The goddess Athena, yesterday.By Giacomo Peru, Project Officer.

As a member of the Software Sustainability Institute and classicist, I could not write my first blog post on anything but the relationship between Classics and IT. [1]

For those who are not familiar with the subject, Classics is the study of the Greek and Roman world in the period that spans between, roughly, the start of the 1st millennium BC until around the 6th century AD. At the core of this field is the study of ancient Greek and Latin, the main languages of that world, of Classical Archaeology, which collects and study its material artefacts, and of Ancient History, which reconstructs ancient Mediterranean and Near-Eastern history by the means of texts and archaeological evidence. Beyond this tripartite division, the field has bred a number of ancillary disciplines, which can be regarded as disciplines in their own right, such as philology, linguistics, palaeography, philosophy, history of art, and others.

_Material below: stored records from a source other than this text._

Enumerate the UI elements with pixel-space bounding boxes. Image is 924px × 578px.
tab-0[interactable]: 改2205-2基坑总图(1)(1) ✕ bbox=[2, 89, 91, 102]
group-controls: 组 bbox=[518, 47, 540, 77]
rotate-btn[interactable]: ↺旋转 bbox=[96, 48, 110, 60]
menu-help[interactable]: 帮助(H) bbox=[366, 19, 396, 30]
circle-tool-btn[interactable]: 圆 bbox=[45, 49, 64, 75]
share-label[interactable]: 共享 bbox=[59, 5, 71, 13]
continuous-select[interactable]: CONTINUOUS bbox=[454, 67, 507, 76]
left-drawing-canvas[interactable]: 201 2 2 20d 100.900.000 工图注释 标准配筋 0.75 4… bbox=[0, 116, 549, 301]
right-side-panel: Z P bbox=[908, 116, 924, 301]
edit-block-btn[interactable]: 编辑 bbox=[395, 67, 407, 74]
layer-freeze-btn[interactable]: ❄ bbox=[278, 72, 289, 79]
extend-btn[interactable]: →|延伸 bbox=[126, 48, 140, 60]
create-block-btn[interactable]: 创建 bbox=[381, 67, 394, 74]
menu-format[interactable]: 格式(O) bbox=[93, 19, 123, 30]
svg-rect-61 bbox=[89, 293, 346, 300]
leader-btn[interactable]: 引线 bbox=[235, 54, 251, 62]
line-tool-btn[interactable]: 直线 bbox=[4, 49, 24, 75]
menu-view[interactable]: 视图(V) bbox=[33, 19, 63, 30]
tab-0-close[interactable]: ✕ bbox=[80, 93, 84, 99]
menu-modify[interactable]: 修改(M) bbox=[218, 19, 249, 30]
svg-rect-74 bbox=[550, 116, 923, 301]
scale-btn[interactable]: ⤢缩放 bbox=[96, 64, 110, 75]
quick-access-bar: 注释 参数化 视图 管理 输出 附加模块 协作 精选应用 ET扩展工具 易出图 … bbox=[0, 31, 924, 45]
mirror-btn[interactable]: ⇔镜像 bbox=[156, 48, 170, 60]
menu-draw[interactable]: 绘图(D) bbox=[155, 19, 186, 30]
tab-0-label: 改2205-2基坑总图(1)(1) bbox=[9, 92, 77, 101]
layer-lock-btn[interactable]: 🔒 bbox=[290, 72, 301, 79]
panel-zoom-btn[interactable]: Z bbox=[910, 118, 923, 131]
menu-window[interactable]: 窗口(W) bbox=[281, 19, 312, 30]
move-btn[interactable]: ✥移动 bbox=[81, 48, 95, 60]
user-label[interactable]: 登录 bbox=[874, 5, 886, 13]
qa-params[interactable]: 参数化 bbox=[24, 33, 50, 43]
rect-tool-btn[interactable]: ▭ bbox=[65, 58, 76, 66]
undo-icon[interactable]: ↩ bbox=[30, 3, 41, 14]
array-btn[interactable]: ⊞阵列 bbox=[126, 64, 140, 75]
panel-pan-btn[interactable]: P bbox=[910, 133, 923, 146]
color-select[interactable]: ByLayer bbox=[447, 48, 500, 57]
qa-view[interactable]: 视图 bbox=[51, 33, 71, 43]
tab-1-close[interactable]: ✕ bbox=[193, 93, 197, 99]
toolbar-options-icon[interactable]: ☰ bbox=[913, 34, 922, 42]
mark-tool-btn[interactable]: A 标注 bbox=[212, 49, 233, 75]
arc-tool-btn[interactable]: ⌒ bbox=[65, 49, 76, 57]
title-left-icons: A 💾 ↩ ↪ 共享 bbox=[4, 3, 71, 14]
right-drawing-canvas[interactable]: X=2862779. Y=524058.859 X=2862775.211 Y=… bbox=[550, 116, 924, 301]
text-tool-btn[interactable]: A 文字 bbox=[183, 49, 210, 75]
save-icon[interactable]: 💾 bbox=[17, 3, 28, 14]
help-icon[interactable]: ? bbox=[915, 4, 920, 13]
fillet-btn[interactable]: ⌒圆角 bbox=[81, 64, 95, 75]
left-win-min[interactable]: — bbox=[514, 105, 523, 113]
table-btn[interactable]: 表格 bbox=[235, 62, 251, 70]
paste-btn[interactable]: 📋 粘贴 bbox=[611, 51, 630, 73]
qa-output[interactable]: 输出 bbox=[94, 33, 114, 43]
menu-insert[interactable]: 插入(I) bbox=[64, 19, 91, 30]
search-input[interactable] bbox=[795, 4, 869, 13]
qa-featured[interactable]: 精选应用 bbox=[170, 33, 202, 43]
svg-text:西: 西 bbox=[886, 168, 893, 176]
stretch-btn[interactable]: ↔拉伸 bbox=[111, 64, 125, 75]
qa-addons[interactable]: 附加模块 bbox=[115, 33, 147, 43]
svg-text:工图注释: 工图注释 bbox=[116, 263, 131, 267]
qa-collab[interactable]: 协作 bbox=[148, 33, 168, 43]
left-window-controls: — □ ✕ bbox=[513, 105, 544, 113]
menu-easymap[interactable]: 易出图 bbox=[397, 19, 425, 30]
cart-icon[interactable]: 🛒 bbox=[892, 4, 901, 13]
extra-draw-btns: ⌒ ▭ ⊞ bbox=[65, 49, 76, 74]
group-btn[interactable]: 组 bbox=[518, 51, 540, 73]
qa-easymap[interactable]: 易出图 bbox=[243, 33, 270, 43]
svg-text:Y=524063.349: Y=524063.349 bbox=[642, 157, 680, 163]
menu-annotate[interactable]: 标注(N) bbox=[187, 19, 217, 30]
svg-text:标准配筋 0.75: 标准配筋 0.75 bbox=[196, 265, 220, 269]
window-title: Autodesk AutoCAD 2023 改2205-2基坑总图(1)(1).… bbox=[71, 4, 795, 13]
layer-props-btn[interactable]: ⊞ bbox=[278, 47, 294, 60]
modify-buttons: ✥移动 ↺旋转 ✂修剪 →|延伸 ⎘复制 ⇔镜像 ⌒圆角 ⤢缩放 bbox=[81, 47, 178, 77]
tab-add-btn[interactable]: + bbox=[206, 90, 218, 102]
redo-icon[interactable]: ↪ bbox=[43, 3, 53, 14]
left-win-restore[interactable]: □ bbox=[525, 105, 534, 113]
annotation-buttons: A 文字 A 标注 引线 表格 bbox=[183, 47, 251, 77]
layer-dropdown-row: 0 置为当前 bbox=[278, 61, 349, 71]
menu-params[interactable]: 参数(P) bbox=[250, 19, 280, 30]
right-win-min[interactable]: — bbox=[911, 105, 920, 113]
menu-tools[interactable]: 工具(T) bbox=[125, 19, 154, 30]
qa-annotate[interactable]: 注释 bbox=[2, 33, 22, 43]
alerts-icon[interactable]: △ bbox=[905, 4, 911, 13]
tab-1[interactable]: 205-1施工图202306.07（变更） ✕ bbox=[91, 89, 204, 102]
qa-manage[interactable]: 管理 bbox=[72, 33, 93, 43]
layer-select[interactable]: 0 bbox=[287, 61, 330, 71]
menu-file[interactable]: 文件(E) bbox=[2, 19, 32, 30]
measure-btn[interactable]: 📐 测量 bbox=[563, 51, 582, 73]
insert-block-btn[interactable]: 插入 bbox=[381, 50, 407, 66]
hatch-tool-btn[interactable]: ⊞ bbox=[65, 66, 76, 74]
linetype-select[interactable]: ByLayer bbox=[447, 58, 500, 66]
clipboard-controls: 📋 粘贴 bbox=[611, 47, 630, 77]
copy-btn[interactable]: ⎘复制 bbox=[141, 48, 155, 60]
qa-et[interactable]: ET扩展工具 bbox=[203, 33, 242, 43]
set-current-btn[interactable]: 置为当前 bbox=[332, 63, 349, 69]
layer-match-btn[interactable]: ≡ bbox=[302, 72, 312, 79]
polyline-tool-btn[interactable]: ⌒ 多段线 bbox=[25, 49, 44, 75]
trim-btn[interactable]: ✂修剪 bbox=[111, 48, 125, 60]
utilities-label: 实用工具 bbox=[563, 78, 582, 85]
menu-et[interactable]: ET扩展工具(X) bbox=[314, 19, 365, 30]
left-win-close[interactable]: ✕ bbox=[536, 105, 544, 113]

We are all aware that IT has revolutionised all fields of knowledge and the traditional practices within them, and most of us are aware that the Humanities have a well-established digital branch. Yet some might still be surprised at how eagerly Classicists have endorsed the computerisation of their traditional scholarly tools. Digital Classics are then how classicists strive to integrate current digital tools with their traditional practices and needs.

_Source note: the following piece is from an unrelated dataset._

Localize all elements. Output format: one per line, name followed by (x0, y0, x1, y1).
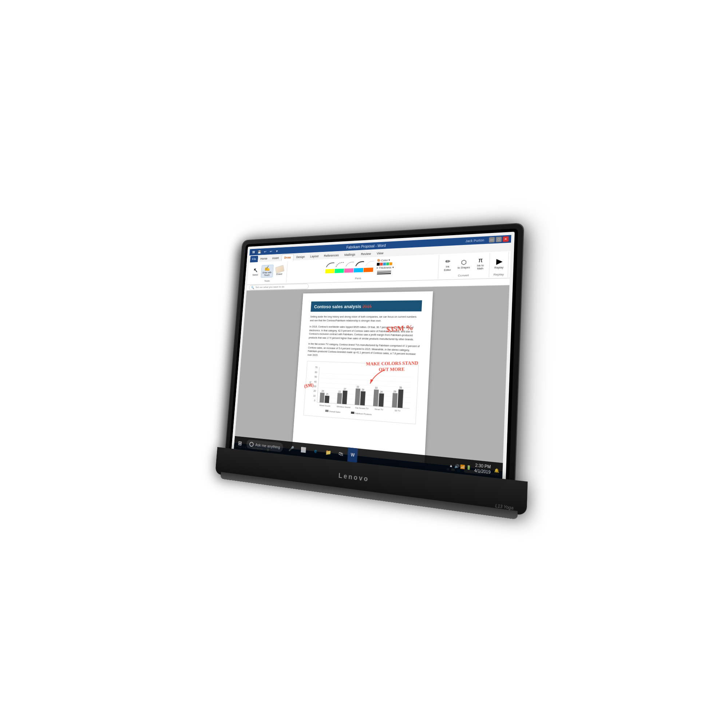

In future posts I will investigate the other directions taken by digital classicists. Yet for the sake of simplicity, I will keep the focus of this post on how the study of ancient Greek and Latin texts, a discipline named Classical Philology, has developed in the digital era.

As it happens, the study of classical texts has always been highly data-intensive. Since the time of the great libraries at Pergamon and Alexandria in the 4th century BCE, scholars [2] have collected, catalogued, parsed, analysed, and commented on texts, and, based on the primary sources available to them, developed scholarly resources such as lexica, encyclopaedias, commentaries, and critical editions. [3] This work has been handed down from one generation to the next through the centuries, having survived the many wars, plagues, calamities, cultural and political upheavals and simple bad luck that have happened in the meantime.

In the digital age, classicists now face a daunting amount of scholarly material, formed from primary sources and a very large body of scholarship. [4] This has been laboriously produced and preserved by a class of extremely disciplined and skilled scholars. Indeed the work of classical philologists has always been inherently best suited to a digital environment, rather than to a paper one as it grants them an ease of access and versatility that printed texts could never provide.

Therefore, it is no surprise that classicists were among the first humanists to exploit the potential of computers in their work. Roberto Busa's Index Thomisticus, which began on IBM computers in the 1950s, and D. W. Packard’s Concordance to Livy, which dates back to the late 60s, are notable cases in point. Since then, digital classics have evolved through several stages as can be seen in the work of one of its leading lights, Gregory Crane, co-founder and editor-in-chief of the Perseus Digital Library. [5] Yet for the sake of brevity, let us look at the three main stages of this history.

The first stage involved the Digital Incunabula. Originally, incunubula was a term first applied to the earliest printed books, but DI refers to digital collections of non-machine-actionable texts. Google Books and the Open Content Alliance (OCA) can be considered examples of these. More relevant to the field of Classics are the Thesaurus Linguae Graecae (TLG), JSTOR and the Bryn Mawr Classical Review (BMCR).

The TLG, started in 1972, is a digital library of texts that runs to over 100 million words. It is one of the most important resources of the field and is under copyright. This means you have to pay substantial subscription costs to access it. The texts contained in it mirror printed editions and can be searched in various ways to generate excerpts of those print sources.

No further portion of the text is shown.